==== Record set
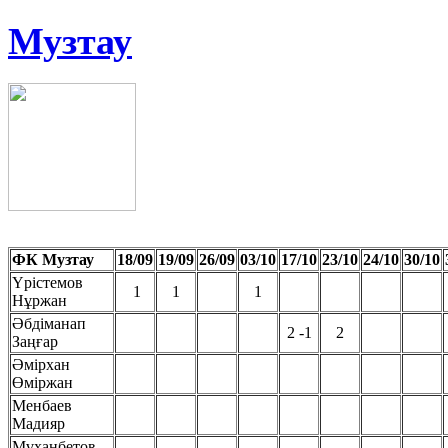
Музтау
ФК Музтау
18/09
19/09
26/09
03/10
17/10
23/10
24/10
30/10
Үрістемов
1
1
1
Нұржан
Әбдіманап
2 -1
2
Заңғар
Әмірхан
Өміржан
Менбаев
Мадияр
Мұханбетов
========
### Exercise objective
Print the records again exactly, pictures excluded.

### Answer section
Музтау
ФК Музтау
18/09
19/09
26/09
03/10
17/10
23/10
24/10
30/10
Үрістемов
1
1
1
Нұржан
Әбдіманап
2 -1
2
Заңғар
Әмірхан
Өміржан
Менбаев
Мадияр
Мұханбетов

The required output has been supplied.